Maven's `dependencyManagement` in the root POM is replaced by:

1. **Version catalog** (`gradle/libs.versions.toml`): Defines all
dependency coordinates
   and version numbers in one file. Modules reference dependencies as
`libs.netty.buffer`
   instead of hardcoded group:artifact:version strings.

2. **Enforced platform** (`pulsar-dependencies`): A `java-platform`
module that creates
   version constraints from the catalog. Applied to all subprojects via
   `implementation(enforcedPlatform(project(":pulsar-dependencies")))`.
This ensures
   transitive dependencies are pinned to the same versions Maven would resolve.

### Shaded JAR Configuration

The Shadow plugin replaces Maven Shade.
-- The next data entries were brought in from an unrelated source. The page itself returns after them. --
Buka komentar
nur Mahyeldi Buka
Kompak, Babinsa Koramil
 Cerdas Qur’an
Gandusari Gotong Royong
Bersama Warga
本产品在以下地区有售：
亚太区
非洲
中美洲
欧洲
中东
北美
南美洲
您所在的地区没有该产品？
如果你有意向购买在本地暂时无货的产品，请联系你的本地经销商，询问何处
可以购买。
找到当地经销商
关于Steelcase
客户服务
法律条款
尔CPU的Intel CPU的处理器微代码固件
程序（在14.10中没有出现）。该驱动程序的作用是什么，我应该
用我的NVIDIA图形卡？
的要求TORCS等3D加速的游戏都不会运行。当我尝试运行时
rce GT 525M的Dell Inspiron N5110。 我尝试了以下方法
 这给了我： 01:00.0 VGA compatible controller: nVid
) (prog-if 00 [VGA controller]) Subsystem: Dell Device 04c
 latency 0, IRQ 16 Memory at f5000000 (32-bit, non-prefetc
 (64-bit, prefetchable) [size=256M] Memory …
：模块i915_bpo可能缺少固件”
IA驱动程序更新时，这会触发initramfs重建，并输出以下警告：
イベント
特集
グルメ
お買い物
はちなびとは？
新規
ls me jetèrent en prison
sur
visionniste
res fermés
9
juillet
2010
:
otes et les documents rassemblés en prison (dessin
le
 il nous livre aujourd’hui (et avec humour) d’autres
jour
Key differences handled:

- **AsyncHttpClient properties**: Maven uses Ant `<replace>` to fix
property name prefixes
  in `ahc-default.properties`. Gradle uses `filesMatching { filter { } }`.
- **Dependency include/exclude**: Shadow's `dependencies {
include/exclude }` DSL replaces
  Maven Shade's `<includes>/<excludes>`.
- **Relocation**: Shadow's `relocate()` is functionally identical to
Maven Shade's.

### NAR Packaging

A custom NAR Gradle plugin (`io.github.merlimat.nar`) handles
connector packaging.
Global exclusions for platform modules (provided by
`java-instance.jar` at runtime)
are configured in the root `build.gradle.kts`.

### Module-Specific Overrides

Some modules require version overrides that differ from the enforced platform:

- **`kinesis-kpl-shaded`**: Forces `protobuf-java:4.29.0` (KPL
requires protobuf 4.x,
  while Pulsar uses 3.x). The protobuf is relocated so no runtime conflict.
- **`jclouds-shaded`**: Forces Guice 7.0.0, `jakarta.annotation-api:3.0.0`,
  `jakarta.ws.rs-api:3.1.0`, `jakarta.inject-api:2.0.1` (jclouds 2.6.0 requires
  Jakarta EE 10+ APIs). All are bundled in the shadow JAR.

## Public-facing Changes

### Configuration

No new broker/client configuration options. The build system change is
transparent to users.

### CLI

- `mvn` commands replaced by `./gradlew` commands in documentation and scripts
- `src/set-project-version.sh` updated to modify `gradle/libs.versions.toml`

### Binary Artifacts

Artifacts are functionally identical. Minor differences:
- Some shaded JARs may have slightly different class counts due to
Shadow vs Shade plugin
  differences in handling `package-info.class` files (no runtime impact)

# Security Considerations

No security implications. The build system change does not affect
Pulsar's runtime
security model, authentication, or authorization.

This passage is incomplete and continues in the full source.